2人一組で繰り広げられる、肩芸「はね出しバンブーショー」。

もときさんは土台を務め、9メートルの青竹の先で、相手が演じます。

肩にかかる重みはざっと60キロです。彼女が7ヶ月間稽古を重ね、唯一取得した古典芸です。
肩がその大変さを物語っています。
舞台の中で自分の出番が終わっても、休む暇はありません。公演が行われている間、団員40人は、舞台以外でも仕事を抱えているのは当たり前です。


もときさんは、スポットライトを担当しています。ステージを盛り上げる重要な演出とあって、決して気は抜けません。
いよいよ静岡に木下大サーカスの一団がやってきました。テントの設営は自分たちで全て行います。

作業着で泥だらけになりながらやります。

サーカス一団の引越しは並ではありません。
宿舎・売店のコンテナなどを積んだ大型トラック80台を連ねて全国を移動し、新たに巨大なテントを築きます。
1年に数回あるというこの作業、立ち上げるだけでなく、テントを磨き上げることも大切な作業の1つです。

もときさんにとって、この作業は苦には感じません。もときさんにとって、テントは魔法のテント。

客が集まり、みんな笑顔になって帰っていく、それが喜びになるからと語ります。
今月、静岡公演をちょうど前にして、誕生日を迎えた彼女。

「人を笑わせたい!」

その気持ちを持ち続けて、出会ったのが、たまたまサーカスでした。そして、サーカスの魅力という魔法にかけられた彼女にはみんなを元気にしたいという熱い気持ちが芽生えてきました。
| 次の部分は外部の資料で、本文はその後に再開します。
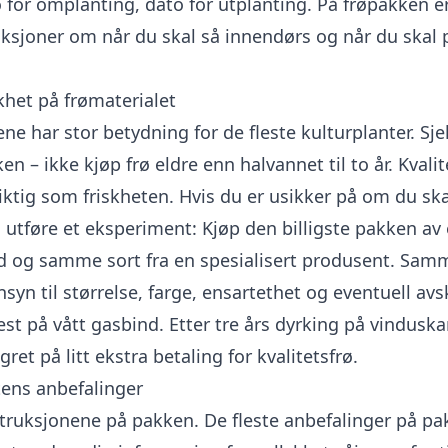
 for omplanting, dato for utplanting. På frøpakken e
uksjoner om når du skal så innendørs og når du skal 
skhet på frømaterialet
ene har stor betydning for de fleste kulturplanter. Sj
n – ikke kjøp frø eldre enn halvannet til to år. Kvali
viktig som friskheten. Hvis du er usikker på om du sk
u utføre et eksperiment: Kjøp den billigste pakken av 
 og samme sort fra en spesialisert produsent. Sam
yn til størrelse, farge, ensartethet og eventuell avsk
est på vått gasbind. Etter tre års dyrking på vindus
gret på litt ekstra betaling for kvalitetsfrø.
ens anbefalinger
struksjonene på pakken. De fleste anbefalinger på p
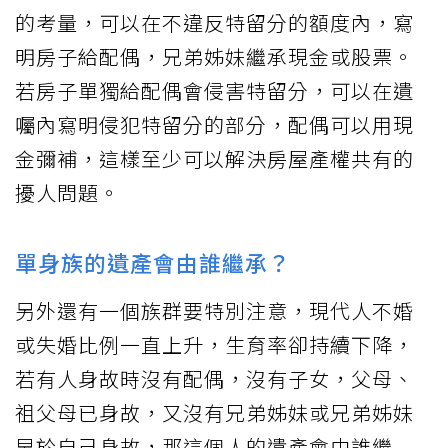
的考量，可以在不違反特留分的額度內，寫
明房子給配偶，兄弟姊妹繼承現金或股票。
若房子單獨給配偶會侵害特留分，可以在遺
囑內寫明侵犯特留分的部分，配偶可以用現
金彌補，這樣至少可以解決房屋產權共有的
擾人問題。
單身族的遺產會由誰繼承？
另外還有一個族群要特別注意，現代人不婚
或失婚比例一直上升，生育率卻持續下降，
若有人身故時沒有配偶，沒有子女，父母、
祖父母已身故，又沒有兄弟姊妹或兄弟姊妹
早於自己身故，那這個人的遺產會由誰繼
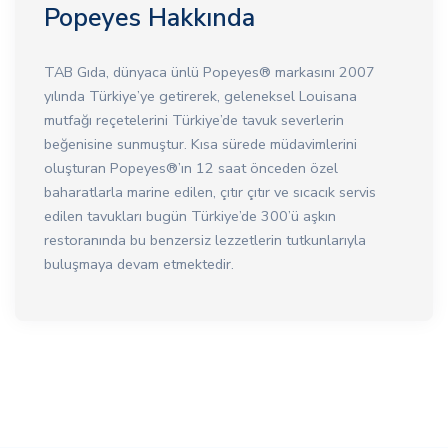
Popeyes Hakkında
TAB Gıda, dünyaca ünlü Popeyes®️ markasını 2007
yılında Türkiye’ye getirerek, geleneksel Louisana
mutfağı reçetelerini Türkiye’de tavuk severlerin
beğenisine sunmuştur. Kısa sürede müdavimlerini
oluşturan Popeyes®️’ın 12 saat önceden özel
baharatlarla marine edilen, çıtır çıtır ve sıcacık servis
edilen tavukları bugün Türkiye’de 300’ü aşkın
restoranında bu benzersiz lezzetlerin tutkunlarıyla
buluşmaya devam etmektedir.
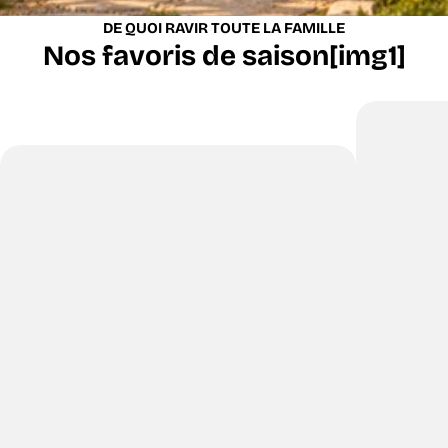
DE QUOI RAVIR TOUTE LA FAMILLE
Nos favoris de saison[img1]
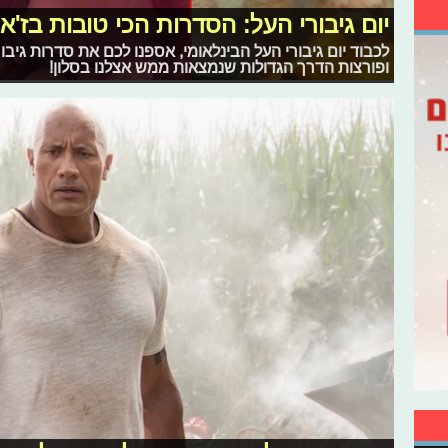
יום גיבורי העל: הסדרות הכי טובות בז'א
לכבוד יום גיבורי העל הבינלאומי, אספנו לכם את סדרות גיבו
ופורצות הדרך הגדולות שנמצאות ממש אצלנו בסלון!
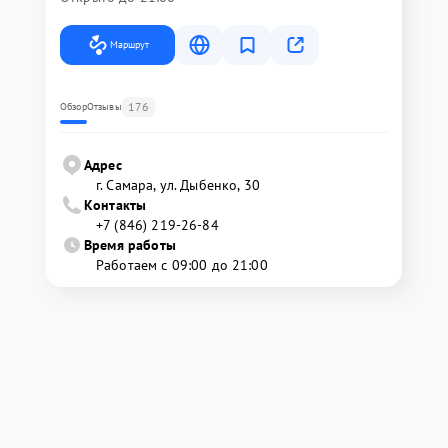
Маршрут
176
Обзор
Отзывы
Адрес
г. Самара, ул. Дыбенко, 30
Контакты
+7 (846) 219-26-84
Время работы
Работаем с 09:00 до 21:00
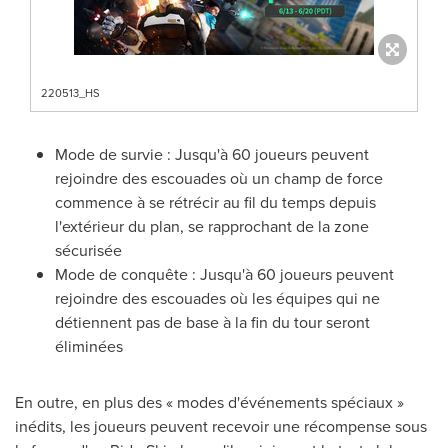
220513_HS
Mode de survie : Jusqu'à 60 joueurs peuvent
rejoindre des escouades où un champ de force
commence à se rétrécir au fil du temps depuis
l'extérieur du plan, se rapprochant de la zone
sécurisée
Mode de conquête : Jusqu'à 60 joueurs peuvent
rejoindre des escouades où les équipes qui ne
détiennent pas de base à la fin du tour seront
éliminées
En outre, en plus des « modes d'événements spéciaux »
inédits, les joueurs peuvent recevoir une récompense sous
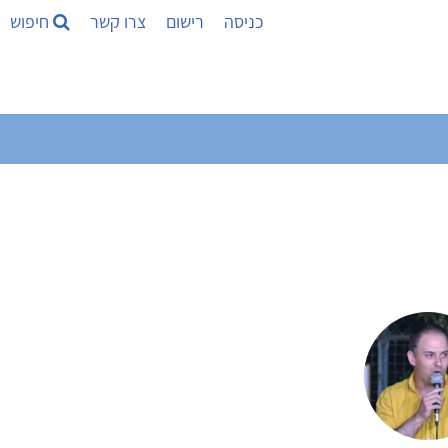
כניסה
רישום
צרו קשר
חיפוש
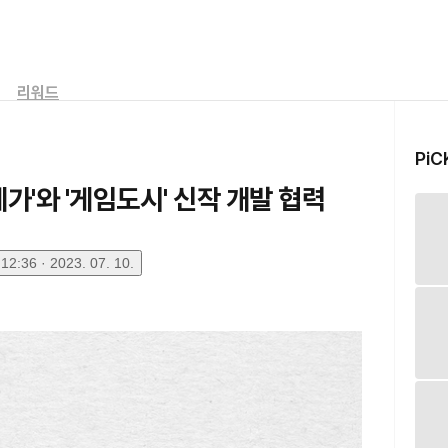
리워드
PiC
세가'와 '게임도시' 신작 개발 협력
2:36 · 2023. 07. 10.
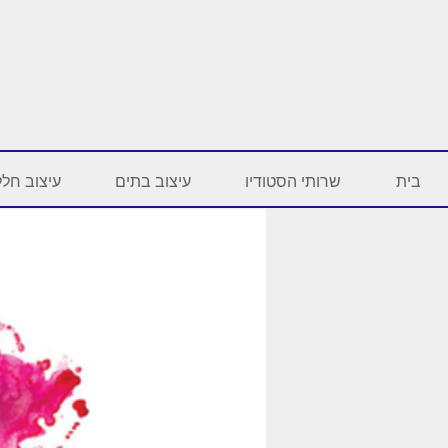
בית
שרותי הסטודיו
עיצוב בתים
עיצוב חלל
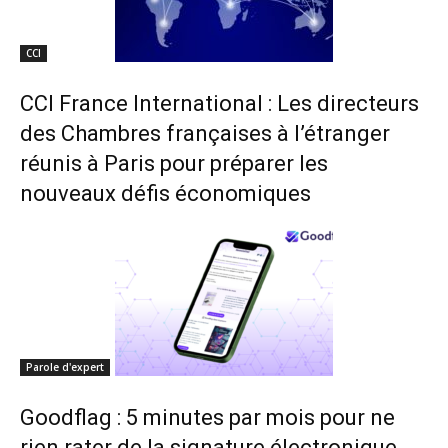
CCI
CCI France International : Les directeurs
des Chambres françaises à l’étranger
réunis à Paris pour préparer les
nouveaux défis économiques
Parole d'expert
Goodflag : 5 minutes par mois pour ne
rien rater de la signature électronique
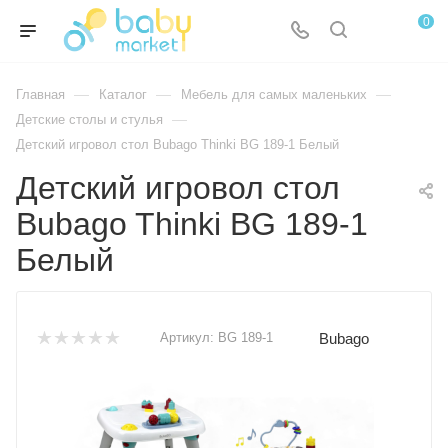
0
—
—
—
Главная
Каталог
Мебель для самых маленьких
—
Детские столы и стулья
Детский игровол стол Bubago Thinki BG 189-1 Белый
Детский игровол стол
Bubago Thinki BG 189-1
Белый
Bubago
Артикул:
BG 189-1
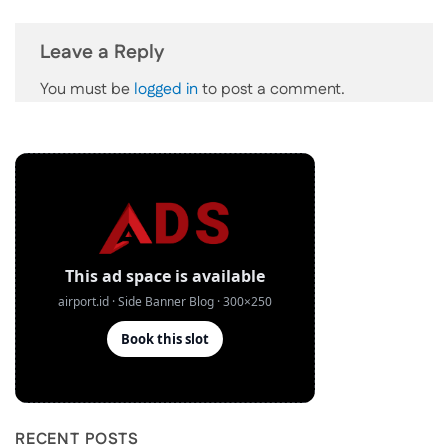
Leave a Reply
You must be
logged in
to post a comment.
RECENT POSTS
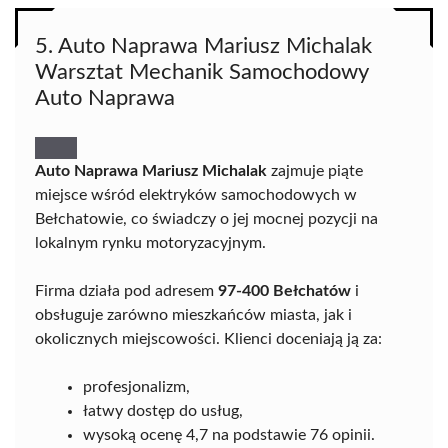
5. Auto Naprawa Mariusz Michalak
Warsztat Mechanik Samochodowy
Auto Naprawa
Auto Naprawa Mariusz Michalak
zajmuje piąte
miejsce wśród elektryków samochodowych w
Bełchatowie, co świadczy o jej mocnej pozycji na
lokalnym rynku motoryzacyjnym.
Firma działa pod adresem
97-400 Bełchatów
i
obsługuje zarówno mieszkańców miasta, jak i
okolicznych miejscowości. Klienci doceniają ją za:
profesjonalizm,
łatwy dostęp do usług,
wysoką ocenę 4,7 na podstawie 76 opinii.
4年のときを経て、今度は彼女がみんなに魔法をかけ始めています。

   【澤木キャスター今週の総括】
先週は大道芸の若者、そして今週はサーカスに夢中になった女性。彼らを見ていて自分のやりたいことに躊躇なく突き進んで行く今時の若者像を見た思いがした。
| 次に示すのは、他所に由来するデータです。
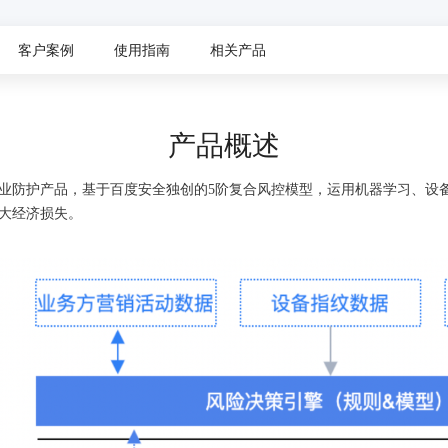
，计算密集型应用专享
视觉+多模态大模型，万物精准识别
大模型语音合成
BaiduLinuxClou
政务智能体的百度搜索解决方案
在事实性、指令遵循、智能体等能力上均有显著提升
音色具备更高的自然度、丰富的情感表达等特点
客户案例
使用指南
相关产品
智能文档分析
能源行业企业管理系统智能化升级解决方案
生态适配指南
提供官网搭建、web应用搭建、云上学习和测试等场景的服务
文心大模型驱动，一站式文档处理
大模型声音复刻
先进、高效的文档解析模型，专为文档元素识别设计
录制5秒音频，即可极速复刻音色
智慧水务智能体解决方案
生态兼容性全景图
文字识别
产品概述
拓展的云存储服务
覆盖多种场景、多种语言的高精度整图文字检测和
业防护产品，基于百度安全独创的5阶复合风控模型，运用机器学习、设
图像增强
大经济损失。
地址和公网带宽，增加用户使用弹性
去雾增强放大，重建高清无损图像
Agent开发工具链
大模型声音复刻
体验AI方案
丰富的Agent开发工具、一站式创建
面向企业客户在游戏、营销、直播、办公等场景提供高效稳定的一站式解决方案
基于大模型zero-shot技术，随时随地录制数秒音频
自主规划Agent
内置多种AI助手常见能力，深入理解用户意图，智能调度多种MCP工具
自主思考并规划任务，适用于基础或日常的业务流程
工作流Agent
实时整合文本、图像、PDF等多模态数据，生成高质量结构化报告
严格按照人工编排工作流对话，适用于严谨的业务流程
多智能体协作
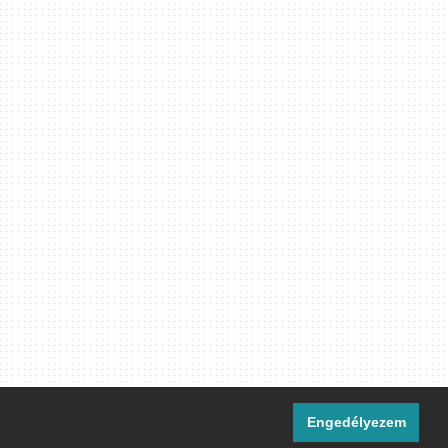
Engedélyezem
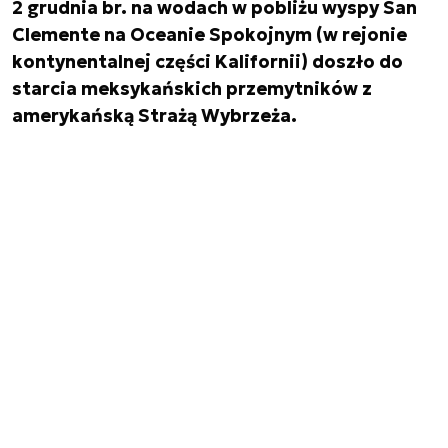
2 grudnia br. na wodach w pobliżu wyspy San
Clemente na Oceanie Spokojnym (w rejonie
kontynentalnej części Kalifornii) doszło do
starcia meksykańskich przemytników z
amerykańską Strażą Wybrzeża.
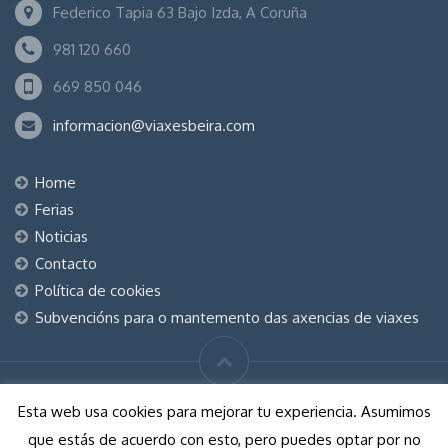
Federico Tapia 63 Bajo Izda, A Coruña
981 120 660
669 850 046
informacion@viaxesbeira.com
Home
Ferias
Noticias
Contacto
Política de cookies
Subvencións para o mantemento das axencias de viaxes
© Viaxes Beira S.L. 2026 Todos los derechos reservados
Esta web usa cookies para mejorar tu experiencia. Asumimos
que estás de acuerdo con esto, pero puedes optar por no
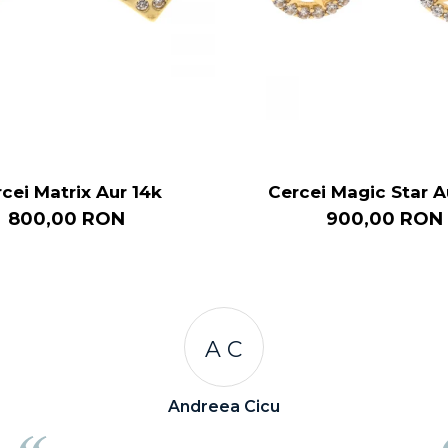
cei Matrix Aur 14k
Cercei Magic Star A
800,00 RON
900,00 RON
R R
Rizea Ramona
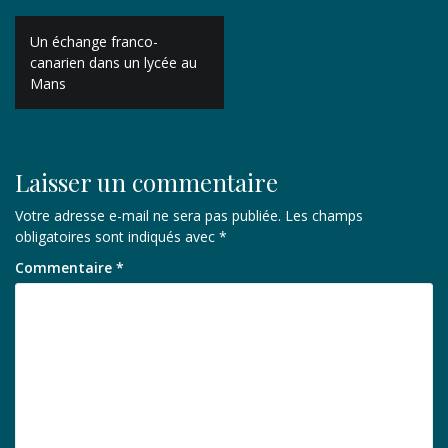
Navigation
Un échange franco-
de
canarien dans un lycée au
Mans
l’article
Laisser un commentaire
Votre adresse e-mail ne sera pas publiée.
Les champs
obligatoires sont indiqués avec
*
Commentaire
*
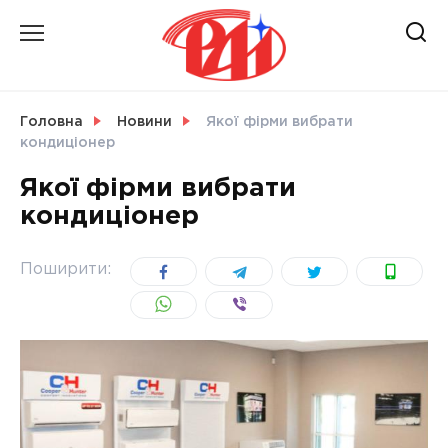
Skip
to
content
НОВИНИ
Головна
Новини
Якої фірми вибрати
кондиціонер
СВІТ
Якої фірми вибрати
кондиціонер
УКРАЇНА
Поширити:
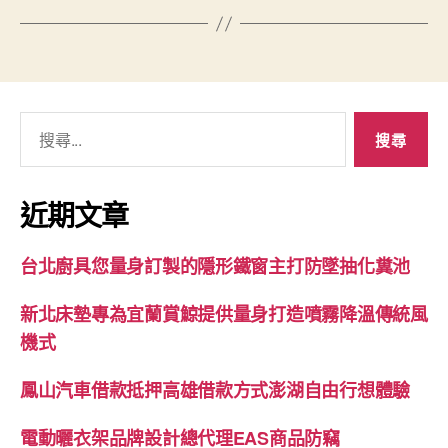
搜
尋
關
鍵
近期文章
字:
台北廚具您量身訂製的隱形鐵窗主打防墜抽化糞池
新北床墊專為宜蘭賞鯨提供量身打造噴霧降溫傳統風
機式
鳳山汽車借款抵押高雄借款方式澎湖自由行想體驗
電動曬衣架品牌設計總代理EAS商品防竊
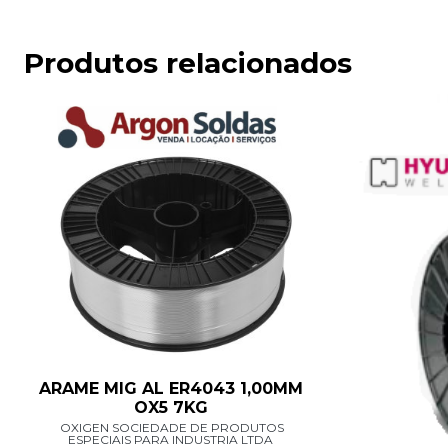
Produtos relacionados
ARAME MIG AL ER4043 1,00MM
OX5 7KG
OXIGEN SOCIEDADE DE PRODUTOS
ESPECIAIS PARA INDUSTRIA LTDA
得手、不得手や適性を見極めてからというのでなく、とにかく好きでやってみたい、挑戦してみたいという情熱に溢れていたことだ。好きこそ何とかではないが、やはり「夢」を持つということはかなりの割合でチャンスを広げていく力になるのだなと。よくベンチャーの話をするときに「夢」や「情熱」の大切さを訴えるのだが、彼らもいってみれば現代のベンチャーなのだ。資金が要らないだけであとは企業人と一緒で成功に向けて日々の苦労が待っている。

数原もときさん、ぜひその気持ちを忘れないで青春を完全燃焼してもらいたい。



   【中澤キャスターの一言】
サーカスは本当に懐かしく見させていただきました!小学生の頃に、一度見たきりですから、かれこれ…?

童心に帰るとはこのことですネ。分かっているのに、驚いたり笑ったり。大人も十分に楽しめます。数原さんも本当によくがんばっていました。

テントの中に入ると、きちんと暖房が効いているし、独特な雰囲気が気分を更に盛り上げてくれました。2月3日までやっていますので、皆さんも是非足を運んで見て下さいネ。



   【取材記者の裏話】
木下サーカスに所属する静岡県出身の団員は3人いるなかで奇抜なヘアスタイルで人目をひく24歳の女性こそが、数原もときさんでした。団員の中で、それぞれの地元で開催された木下サーカスに魅了され、そのまま入団を決める方は多いと聞きますが、数原さんもその1人。今、華々しく舞台にたち、「サーカスは天職です」と堂々と語ってくれる彼女をみると、大道芸が大好きな彼女が、20歳の時にたまたまサーカスで場内スタッフとしてアルバイトをしたことは、まさに運命の出会いだったに違いありません。

彼女がサーカスの魅力という魔法にかけられたという、不思議な空間のテント。サーカスを見るのは初めてだった私は、無心になってただただドキドキしっぱなし、、、あの臨場感はテントの中でしか味わえませんね。そして同じ人間がなす技、、人間の可能性というものを目の当たりにしました。

取材を通して感じたことは、サーカスの魅力というものが、舞台自体と同じくらい、団員さんひとりひとりにあるということです。
取材でちょくちょくテントに顔を出していた私達に、団員さんたちは、本当に明るく親切で非常にフレンドリーでした。サーカスに入団するくらいの方は、ほんと特別な選ばれし者くらい思っていましたが、見ていて分かったこと、、、それは体を動かすのはもちろん、人を笑わせたり、元気にさせたいと思う気持ちがひと一倍強いということです。数原さんの掛かった魔法というのはそこにあった気がします。

地元で見られるのも、数年に1度?ぜひテントにいちど足を運んでみてください。